- WHAT IS EXPECTED -
Should a line below contain the word "Zusammenfassung", report it.

== Segment start ==

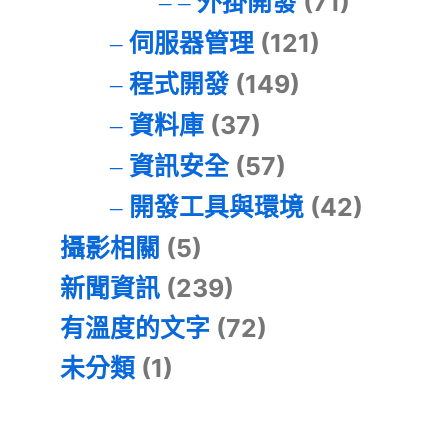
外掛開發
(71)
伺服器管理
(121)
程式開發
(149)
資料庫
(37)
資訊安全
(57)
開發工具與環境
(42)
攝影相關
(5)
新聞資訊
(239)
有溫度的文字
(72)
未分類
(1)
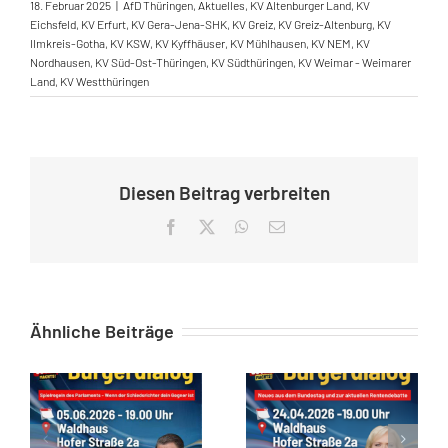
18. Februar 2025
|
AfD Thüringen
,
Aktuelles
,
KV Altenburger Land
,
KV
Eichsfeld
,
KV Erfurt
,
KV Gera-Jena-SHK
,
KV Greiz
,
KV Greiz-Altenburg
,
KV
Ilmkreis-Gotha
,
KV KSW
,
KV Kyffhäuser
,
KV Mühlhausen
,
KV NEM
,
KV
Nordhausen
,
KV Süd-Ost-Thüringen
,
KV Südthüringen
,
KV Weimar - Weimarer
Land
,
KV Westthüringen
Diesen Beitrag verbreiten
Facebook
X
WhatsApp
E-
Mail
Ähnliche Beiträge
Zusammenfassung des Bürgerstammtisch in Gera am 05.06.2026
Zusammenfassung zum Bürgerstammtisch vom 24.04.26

== Segment end ==

- ANSWER TO THE EXERCISE -
Zusammenfassung des Bürgerstammtisch in Gera am 05.06.2026
Zusammenfassung zum Bürgerstammtisch vom 24.04.26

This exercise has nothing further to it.